Records from a data source:
Start of Block

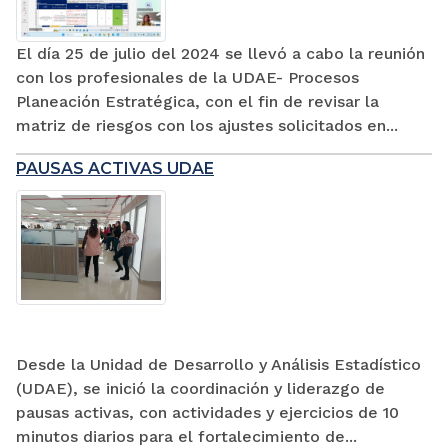
El día 25 de julio del 2024 se llevó a cabo la reunión
con los profesionales de la UDAE- Procesos
Planeación Estratégica, con el fin de revisar la
matriz de riesgos con los ajustes solicitados en...
PAUSAS ACTIVAS UDAE
Desde la Unidad de Desarrollo y Análisis Estadístico
(UDAE), se inició la coordinación y liderazgo de
pausas activas, con actividades y ejercicios de 10
minutos diarios para el fortalecimiento de...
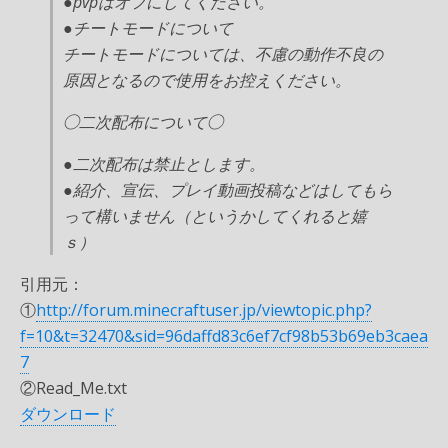
●pvpはオフにしてください。
●チートモードについて
チートモードについては、不慮の動作不良の
原因となるので使用をお控えください。
◯二次配布について◯
●二次配布は禁止とします。
●紹介、宣伝、プレイ動画投稿などはしてもら
って構いません（というかしてくれると嬉
ｓ）
引用元：
①
http://forum.minecraftuser.jp/viewtopic.php?
f=10&t=32470&sid=96daffd83c6ef7cf98b53b69eb3caea
7
②Read_Me.txt
ダウンロード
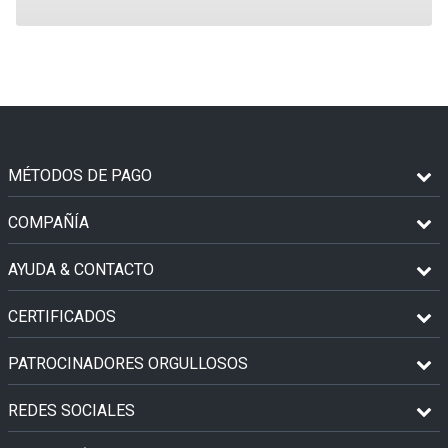
MÉTODOS DE PAGO
COMPAÑÍA
AYUDA & CONTACTO
CERTIFICADOS
PATROCINADORES ORGULLOSOS
REDES SOCIALES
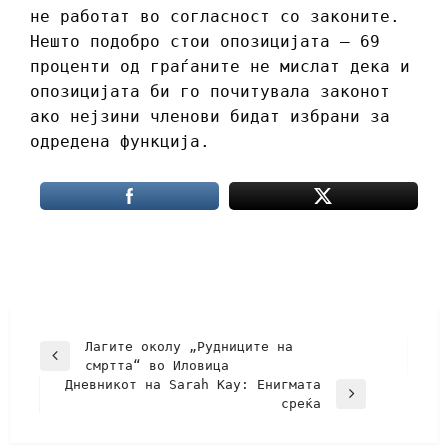
не работат во согласност со законите.
Нешто подобро стои опозицијата – 69
проценти од граѓаните не мислат дека и
опозицијата би го почитувала законот
ако нејзини членови бидат избрани за
одредена функција.
Лагите околу „Рудниците на
смртта“ во Иловица
Дневникот на Sarah Kay: Енигмата
среќа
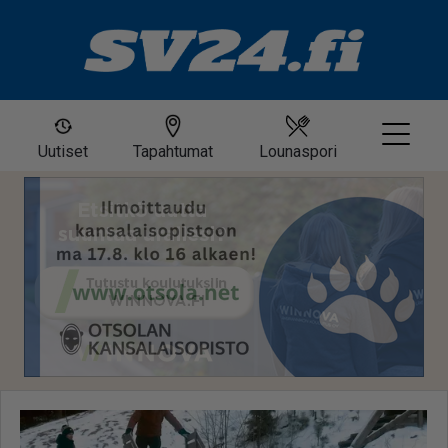
Uutiset
Tapahtumat
Lounaspori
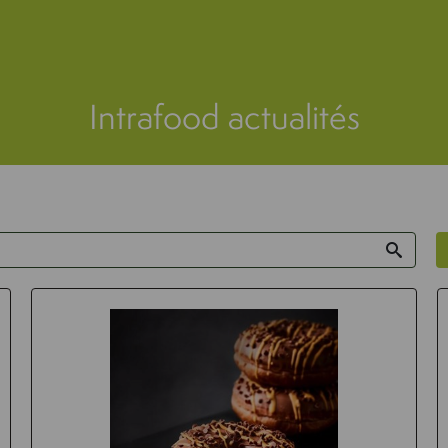
Intrafood actualités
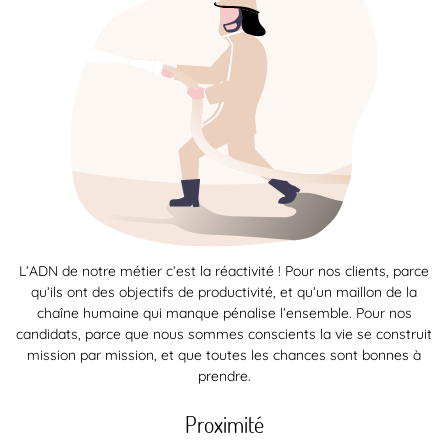
L’ADN de notre métier c’est la réactivité ! Pour nos clients, parce
qu’ils ont des objectifs de productivité, et qu’un maillon de la
chaîne humaine qui manque pénalise l’ensemble. Pour nos
candidats, parce que nous sommes conscients la vie se construit
mission par mission, et que toutes les chances sont bonnes à
prendre.
Proximité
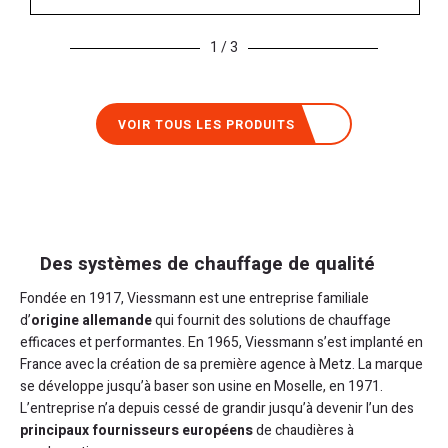
1
/ 3
VOIR TOUS LES PRODUITS
Des systèmes de chauffage de qualité
Fondée en 1917, Viessmann est une entreprise familiale
d’
origine allemande
qui fournit des solutions de chauffage
efficaces et performantes. En 1965, Viessmann s’est implanté en
France avec la création de sa première agence à Metz. La marque
se développe jusqu’à baser son usine en Moselle, en 1971.
L’entreprise n’a depuis cessé de grandir jusqu’à devenir l’un des
principaux fournisseurs européens
de chaudières à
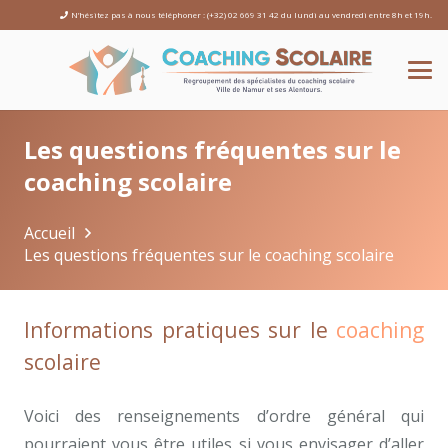
N’hésitez pas à nous téléphoner : (+32) 02 669 31 42 du lundi au vendredi entre 8h et 19h.
Les questions fréquentes sur le
coaching scolaire
Accueil
Les questions fréquentes sur le coaching scolaire
Informations pratiques sur le
coaching
scolaire
Voici des renseignements d’ordre général qui
pourraient vous être utiles si vous envisager d’aller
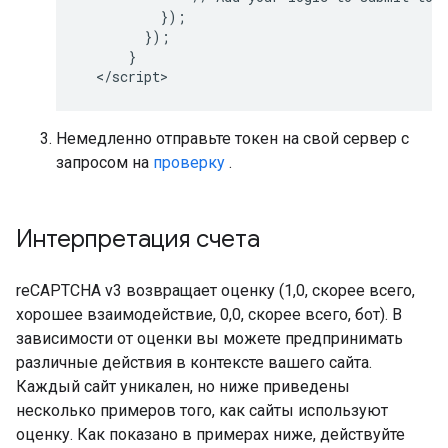
          });

        });

      }

Немедленно отправьте токен на свой сервер с
запросом на
проверку
.
Интерпретация счета
reCAPTCHA v3 возвращает оценку (1,0, скорее всего,
хорошее взаимодействие, 0,0, скорее всего, бот). В
зависимости от оценки вы можете предпринимать
различные действия в контексте вашего сайта.
Каждый сайт уникален, но ниже приведены
несколько примеров того, как сайты используют
оценку. Как показано в примерах ниже, действуйте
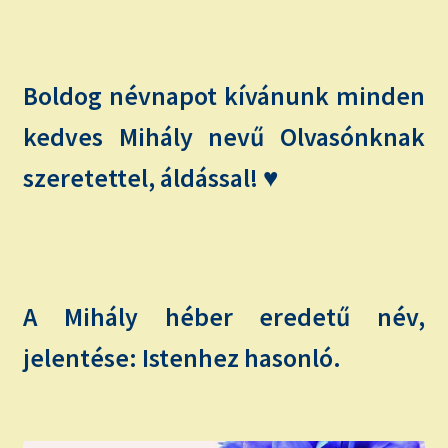
child
menu
Expand
ISMERJ MEG!
child
menu
ÍRJ NEKEM!
Boldog névnapot kívánunk minden
kedves Mihály nevű Olvasónknak
IRATKOZZ FEL A VIDEÓ CSATORNÁNKRA!
szeretettel, áldással! ♥
TAROT ELEMZÉS MEGRENDELÉSE LIMITÁLT!
AJÁNDÉKOKKAL!
A Mihály héber eredetű név,
jelentése: Istenhez hasonló.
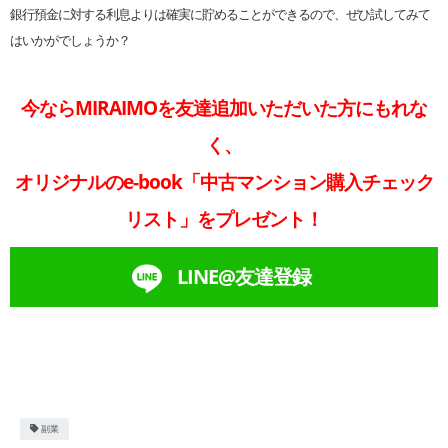
銀行預金に対する利息よりは確実に貯めることができるので、ぜひ試してみて
はいかがでしょうか？
今ならMIRAIMOを友達追加いただいた方にもれな
く、
オリジナルのe-book「中古マンション購入チェック
リスト」をプレゼント！
LINE@友達登録
副業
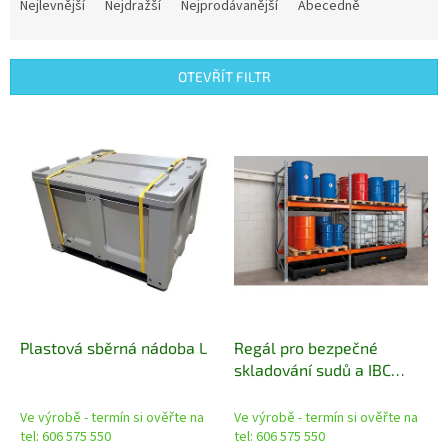
a
Nejlevnější
Nejdražší
Nejprodávanější
Abecedně
z
e
n
OTEVŘÍT FILTR
í
p
V
r
ý
o
p
d
i
u
s
k
p
t
r
ů
o
d
u
k
Plastová sběrná nádoba L
Regál pro bezpečné
t
skladování sudů a IBC
ů
kontejnerů
Ve výrobě - termín si ověřte na
Ve výrobě - termín si ověřte na
tel: 606 575 550
tel: 606 575 550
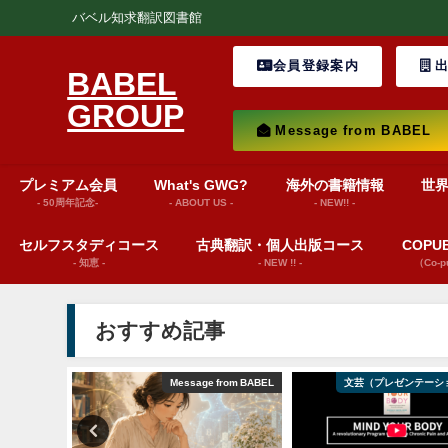
バベル知求翻訳図書館
会員登録案内
出
BABEL
GROUP
Message from BABEL
プレミアム会員
What's GWG?
海外の書籍情報
世
- 50周年記念-
- ABOUT US -
- NEW!! -
セルフスタディコース
古典翻訳・個人出版コース
COP
- 知恵 -
- NEW !! -
（Co-
おすすめ記事
巻頭言
Message from BABEL
文芸（プレゼンテーシ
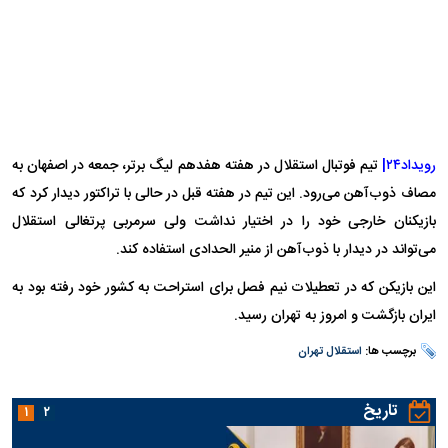
رویداد۲۴|
تیم فوتبال استقلال در هفته هفدهم لیگ برتر، جمعه در اصفهان به
مصاف ذوب‌آهن می‌رود. این تیم در هفته قبل در حالی با تراکتور دیدار کرد که
بازیکنان خارجی خود را در اختیار نداشت ولی سرمربی پرتغالی استقلال
می‌تواند در دیدار با ذوب‌آهن از منیر الحدادی استفاده کند.
این بازیکن که در تعطیلات نیم فصل برای استراحت به کشور خود رفته بود به
ایران بازگشت و امروز به تهران رسید.
برچسب ها:
استقلال تهران
تاریخ
۱
۲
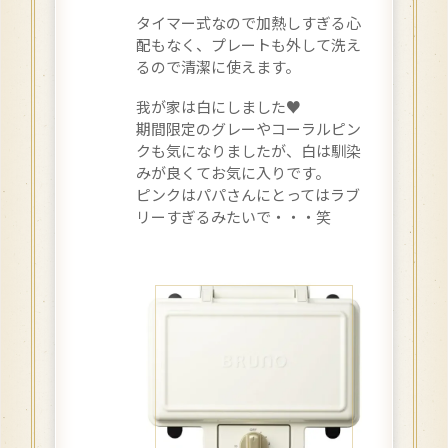
タイマー式なので加熱しすぎる心
配もなく、プレートも外して洗え
るので清潔に使えます。
我が家は白にしました♥
期間限定のグレーやコーラルピン
クも気になりましたが、白は馴染
みが良くてお気に入りです。
ピンクはパパさんにとってはラブ
リーすぎるみたいで・・・笑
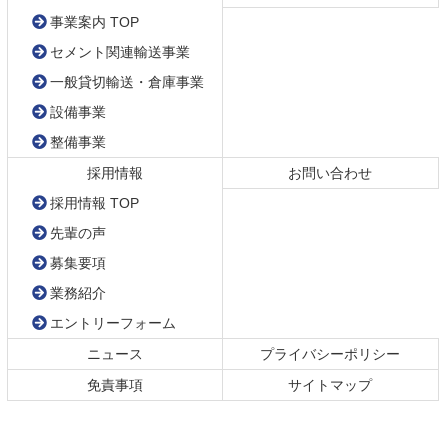
る
事業案内 TOP
セメント関連輸送事業
一般貸切輸送・倉庫事業
設備事業
整備事業
採用情報
お問い合わせ
採用情報 TOP
先輩の声
募集要項
業務紹介
エントリーフォーム
ニュース
プライバシーポリシー
免責事項
サイトマップ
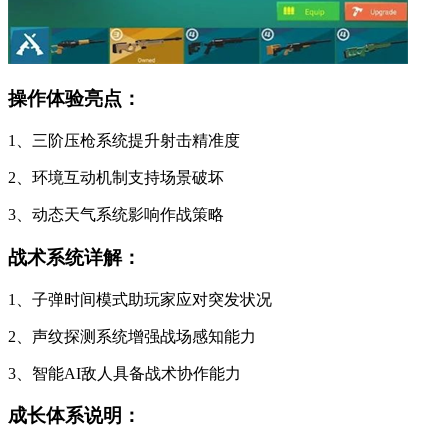
操作体验亮点：
1、三阶压枪系统提升射击精准度
2、环境互动机制支持场景破坏
3、动态天气系统影响作战策略
战术系统详解：
1、子弹时间模式助玩家应对突发状况
2、声纹探测系统增强战场感知能力
3、智能AI敌人具备战术协作能力
成长体系说明：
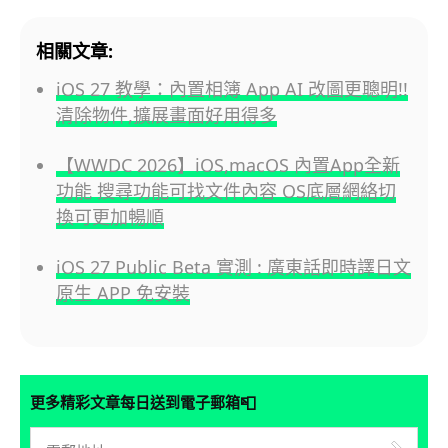
相關文章:
iOS 27 教學：內置相簿 App AI 改圖更聰明!!
清除物件,擴展畫面好用得多
【WWDC 2026】iOS,macOS 內置App全新
功能 搜尋功能可找文件內容 OS底層網絡切
換可更加暢順
iOS 27 Public Beta 實測 : 廣東話即時譯日文
原生 APP 免安裝
📮
更多精彩文章每日送到電子郵箱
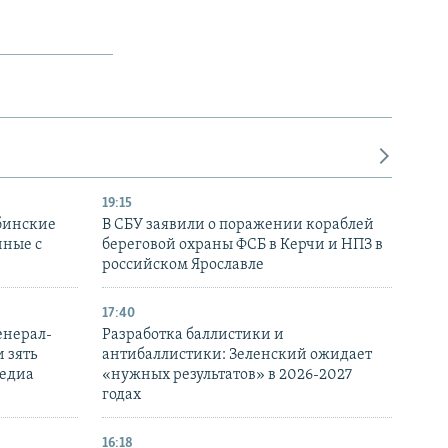
19:15
бинские
В СБУ заявили о поражении кораблей
нные с
береговой охраны ФСБ в Керчи и НПЗ в
российском Ярославле
17:40
енерал-
Разработка баллистики и
 зять
антибаллистики: Зеленский ожидает
медиа
«нужных результатов» в 2026-2027
годах
16:18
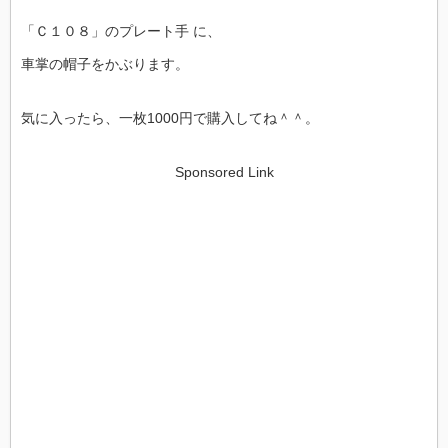
「Ｃ１０８」のプレート手 に、
車掌の帽子をかぶります。
気に入ったら、一枚1000円で購入してね＾＾。
Sponsored Link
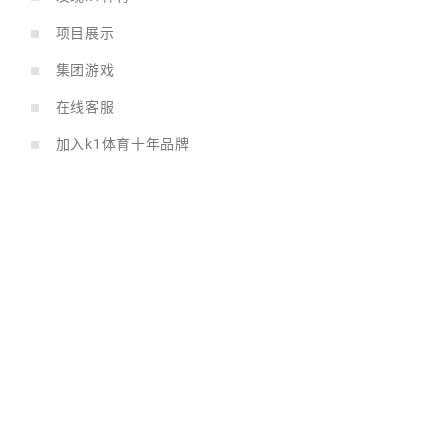
项目展示
集团游戏
在线客服
加入k1体育十年品牌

End of Block

EXERCISE DIRECTIONS:
From the data above, copy each line that has the string "fréquentes".

SOLUTION:
Les questions fréquentes sur le
Les questions fréquentes sur le coaching scolaire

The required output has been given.